Quick note to self – the following are what I find most useful in Vim, not counting such basic things as modal editing: (Todo: provide links wherever appropriate).
Buffers to organize your work; when I knew less, I used tabs for the same purpose and got into holes that I couldn’t dig myself out of. Buffers are far more powerful and flexible. I’m not too charmed by the host of Buffer Explorer plugins, though. LustyExplorer’s buffer grep looks like a nice feature – but vimgrep seems to be enough for my needs. Currently, anyway. The Quickfix and Location List buffers deserve special mention – I can’t dream of cscoping in Vim without them. Actually… I use GNU Global (and exctags) instead of cscope when I can – but that’s a different story altogether.
Sessions and viminfo make life a lot easier when looking at multiple codebases (projects, if you will. Yes, my current job has influenced my vocabulary).
Listchars and highlight to ferret out tab-space interchanges and otherwise hard-to-find coding style violations. Make no mistake, coding style is good for you, especially if you’re a code coolie. Read Mark C. Chu-Carroll on the topic, if you haven’t already.
The CSApprox plugin that lets me use colour schemes on plain vim in a terminal. Schemes like peaksea are light on the eye, and are way better than plain black and white (matter of opinion, of course), or crippled colour schemes that look plain crappy. Also the Color Sampler Pack.
The Tagbar and gtags[-cscope] plugins. Gtags lets me use GNU Global from within vim, and gtags-cscope provides cscope-like key bindings for GNU Global. Tagbar is nice when looking at OO code – Python, for instance. I shudder to think of C++, but I’ve heard on good authority that Tagbar’s been a minor lifesaver when dealing with said abomination as well.

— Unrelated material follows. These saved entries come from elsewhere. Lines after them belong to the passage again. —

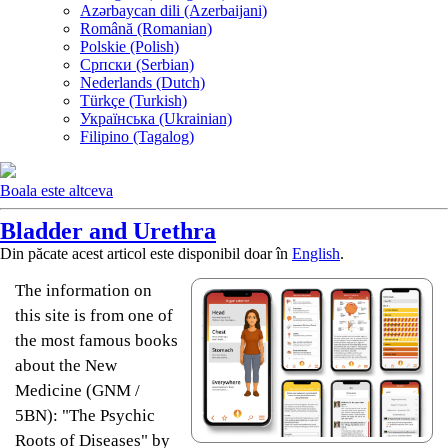
Azərbaycan dili (Azerbaijani)
Română (Romanian)
Polskie (Polish)
Српски (Serbian)
Nederlands (Dutch)
Türkçe (Turkish)
Українська (Ukrainian)
Filipino (Tagalog)
Boala este altceva
Bladder and Urethra
Din păcate acest articol este disponibil doar în
English
.
The information on
this site is from one of
the most famous books
about the New
Medicine (GNM /
5BN): "The Psychic
Roots of Diseases" by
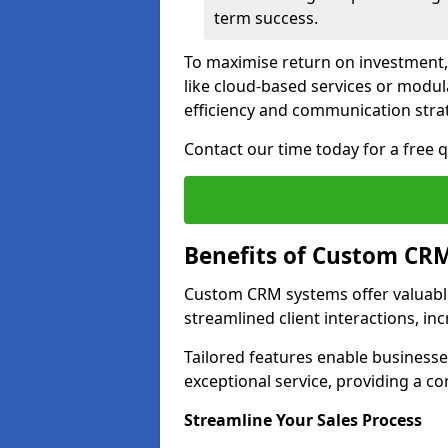
term success.
To maximise return on investment,
like cloud-based services or modu
efficiency and communication strat
Contact our time today for a free
Benefits of Custom CR
Custom CRM systems offer valuable
streamlined client interactions, in
Tailored features enable business
exceptional service, providing a co
Streamline Your Sales Process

Matchit for the occasional funny match. IIRC, it’s responsible for Vim’s automatically matching #ifdefs with #elses and #endifs. Even if not, that does serve as a rather trivial example of what matchit can do. It should’ve been named matchmaker. (And could hence have served as an obvious lead in for multiple jokes based on that song from Fiddler on the Roof.)
There are probably more things in Vim that I find essential, but these are the ones on top of my mind right now. I’ve probably taken some for granted (like modal editing), and have forgotten others. More on those another time.